**Provided data:**
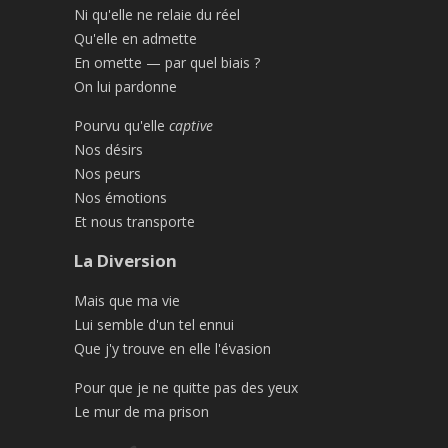
Ni qu'elle ne relaie du réel
Qu'elle en admette
En omette — par quel biais ?
On lui pardonne
Pourvu qu'elle
captive
Nos désirs
Nos peurs
Nos émotions
Et nous transporte
La Diversion
Mais que ma vie
Lui semble d'un tel ennui
Que j'y trouve en elle l'évasion
Pour que je ne quitte pas des yeux
Le mur de ma prison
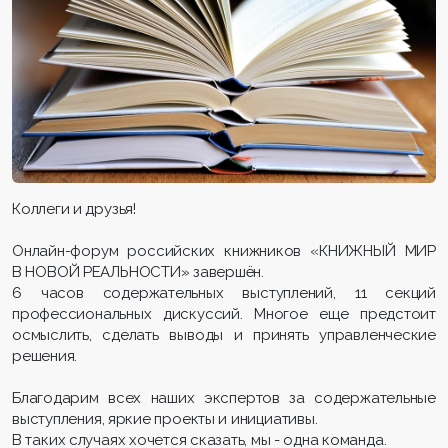
Коллеги и друзья!
Онлайн-форум российских книжников «КНИЖНЫЙ МИР
В НОВОЙ РЕАЛЬНОСТИ» завершён.
6 часов содержательных выступлений, 11 секций
профессиональных дискуссий. Многое еще предстоит
осмыслить, сделать выводы и принять управленческие
решения.
Благодарим всех наших экспертов за содержательные
выступления, яркие проекты и инициативы.
В таких случаях хочется сказать, мы - одна команда.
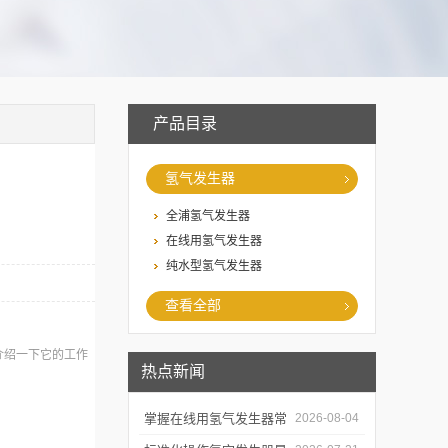
产品目录
氢气发生器
全浦氢气发生器
在线用氢气发生器
纯水型氢气发生器
查看全部
介绍一下它的工作
热点新闻
掌握在线用氢气发生器常
2026-08-04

**Aim of the exercise:** An exact reproduction of the data above is required, with every picture removed.

**Written solution:**
Ni qu'elle ne relaie du réel
Qu'elle en admette
En omette — par quel biais ?
On lui pardonne
Pourvu qu'elle
captive
Nos désirs
Nos peurs
Nos émotions
Et nous transporte
La Diversion
Mais que ma vie
Lui semble d'un tel ennui
Que j'y trouve en elle l'évasion
Pour que je ne quitte pas des yeux
Le mur de ma prison
Коллеги и друзья!
Онлайн-форум российских книжников «КНИЖНЫЙ МИР
В НОВОЙ РЕАЛЬНОСТИ» завершён.
6 часов содержательных выступлений, 11 секций
профессиональных дискуссий. Многое еще предстоит
осмыслить, сделать выводы и принять управленческие
решения.
Благодарим всех наших экспертов за содержательные
выступления, яркие проекты и инициативы.
В таких случаях хочется сказать, мы - одна команда.
产品目录
氢气发生器
全浦氢气发生器
在线用氢气发生器
纯水型氢气发生器
查看全部
介绍一下它的工作
热点新闻
掌握在线用氢气发生器常
2026-08-04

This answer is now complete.